Start of Provided records

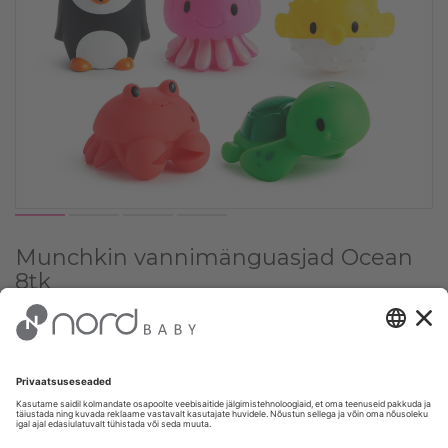
Munchkin vannimänguasjad Ocean
8tk
Vali värv:
✔
Multicolor
Vali kogus:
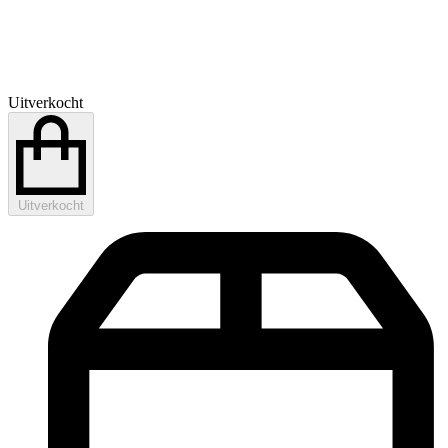
Uitverkocht
Uitverkocht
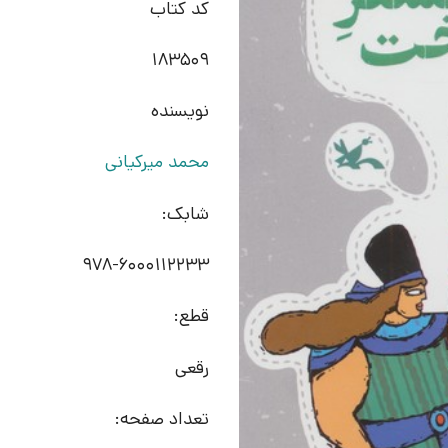
کد کتاب
183509
نویسنده
محمد میرکیانی
شابک:
978-6000112233
قطع:
رقعی
تعداد صفحه:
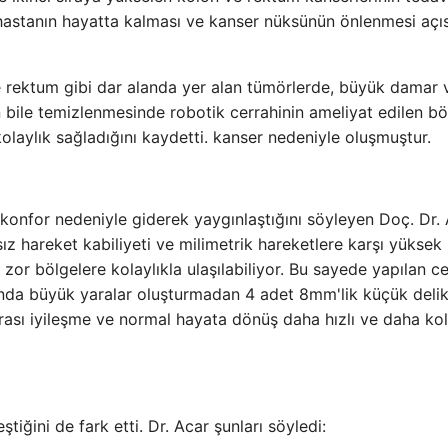
 hastanın hayatta kalması ve kanser nüksünün önlenmesi açı
e rektum gibi dar alanda yer alan tümörlerde, büyük damar 
n bile temizlenmesinde robotik cerrahinin ameliyat edilen b
olaylık sağladığını kaydetti. kanser nedeniyle oluşmuştur.
onfor nedeniyle giderek yaygınlaştığını söyleyen Doç. Dr. 
rsız hareket kabiliyeti ve milimetrik hareketlere karşı yüksek
zor bölgelere kolaylıkla ulaşılabiliyor. Bu sayede yapılan ce
nda büyük yaralar oluşturmadan 4 adet 8mm'lik küçük delik 
nrası iyileşme ve normal hayata dönüş daha hızlı ve daha kol
iğini de fark etti. Dr. Acar şunları söyledi:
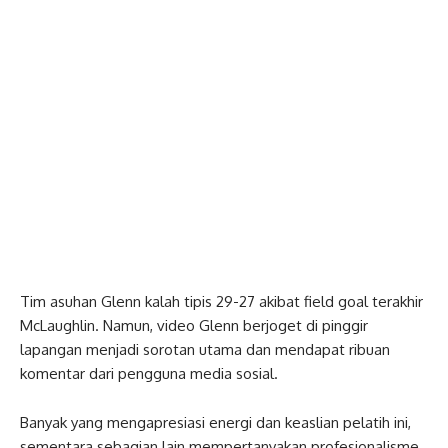
Tim asuhan Glenn kalah tipis 29-27 akibat field goal terakhir
McLaughlin. Namun, video Glenn berjoget di pinggir
lapangan menjadi sorotan utama dan mendapat ribuan
komentar dari pengguna media sosial.
Banyak yang mengapresiasi energi dan keaslian pelatih ini,
sementara sebagian lain mempertanyakan profesionalisme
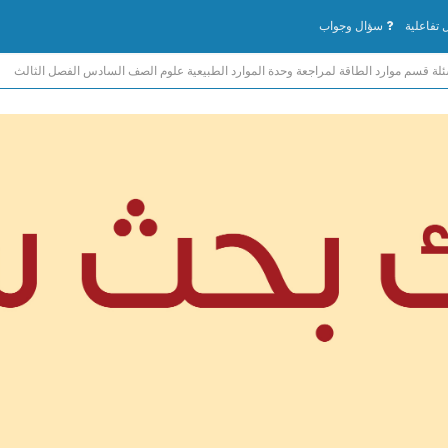
تفاعلية
سؤال وجواب
لة قسم موارد الطاقة لمراجعة وحدة الموارد الطبيعية علوم الصف السادس الفصل الثالث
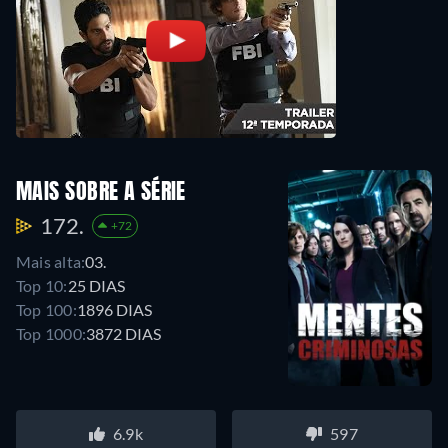
MAIS SOBRE A SÉRIE
172.
+72
Mais alta:
03.
Top 10:
25 DIAS
Top 100:
1896 DIAS
Top 1000:
3872 DIAS
6.9k
597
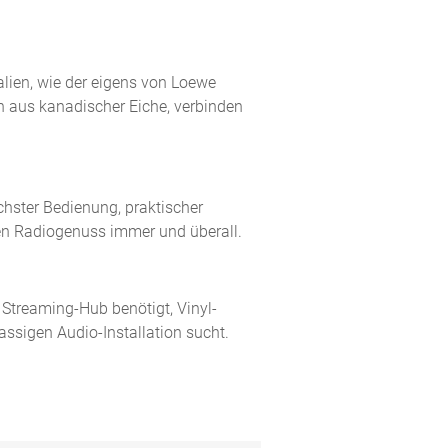
alien, wie der eigens von Loewe
en aus kanadischer Eiche, verbinden
hster Bedienung, praktischer
gen Radiogenuss immer und überall.
 Streaming-Hub benötigt, Vinyl-
lassigen Audio-Installation sucht.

End of Provided records

- Instructions to follow
Wherever a line in the entries above holds "büyük", copy that line.

- Answer box
e rektum gibi dar alanda yer alan tümörlerde, büyük damar 
nda büyük yaralar oluşturmadan 4 adet 8mm'lik küçük delik 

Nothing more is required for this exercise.